An emotional affair can be more damaging than a physical affair. You did this in the honeymoon phase of the marriage. 

You need to give him space and accept that he may want to end this. How can he trust you when the real marriage and labor of love kicks in? You are in the stage where it should have come easy to love him alone.


----------



## s.k (Feb 27, 2010)

You hurt him really bad having an emotional affair is a hard thing to get over. It will make the oither person feel useless and unworthy.
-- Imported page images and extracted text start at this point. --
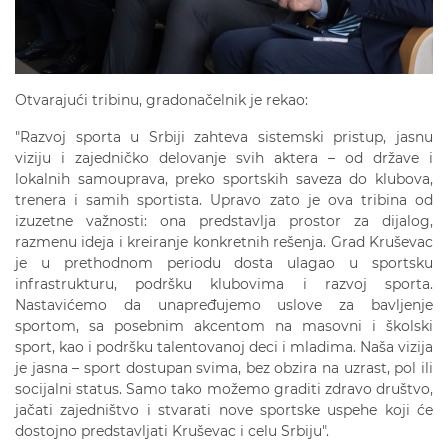
Otvarajući tribinu, gradonačelnik je rekao:
"Razvoj sporta u Srbiji zahteva sistemski pristup, jasnu
viziju i zajedničko delovanje svih aktera – od države i
lokalnih samouprava, preko sportskih saveza do klubova,
trenera i samih sportista. Upravo zato je ova tribina od
izuzetne važnosti: ona predstavlja prostor za dijalog,
razmenu ideja i kreiranje konkretnih rešenja. Grad Kruševac
je u prethodnom periodu dosta ulagao u sportsku
infrastrukturu, podršku klubovima i razvoj sporta.
Nastavićemo da unapređujemo uslove za bavljenje
sportom, sa posebnim akcentom na masovni i školski
sport, kao i podršku talentovanoj deci i mladima. Naša vizija
je jasna – sport dostupan svima, bez obzira na uzrast, pol ili
socijalni status. Samo tako možemo graditi zdravo društvo,
jačati zajedništvo i stvarati nove sportske uspehe koji će
dostojno predstavljati Kruševac i celu Srbiju".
I think you need ot give him his space but send him a text to let him know that you love him and that you made a mistake andit wont happen again also you understand that he needs time to think if that doesnt work then you both need to sit down and talk and see where your marriage goes from there.


----------



## accept (Dec 1, 2011)

If his family are also against you, you will have a hard job. *He has never been the type of person that misses something or initiates things.* That means you had problems before. Maybe you were nagging him and he sees this as a way out. I dont think its the affair what you have to convince him with was a mistake, but the way the marriage was before that. Try and tell him how you will improve it.


----------



## exitor98 (Jan 9, 2012)

You brought this on yourself.


----------



## stoomey74 (Sep 20, 2009)

Even though she brought it on herself we should still help her. Any more thoughts? I have nothing but I am probably relating to her husband more.


----------



## Jellybeans (Mar 8, 2011)

How did your husband find out???

Really, all you can do is hope for the best and prepare for the worst. The ball is completely in his court.

He knows you want him back and he hasn't been receptive to him. Maybe you could write him a letter. Oh and a no brainer: cutting off all contact with the man you cheated with.


----------



## exitor98 (Jan 9, 2012)

I guess what I can't figure out is what made you think that having the relationship with this other guy could possibly be a good idea.

I wish you luck though.


----------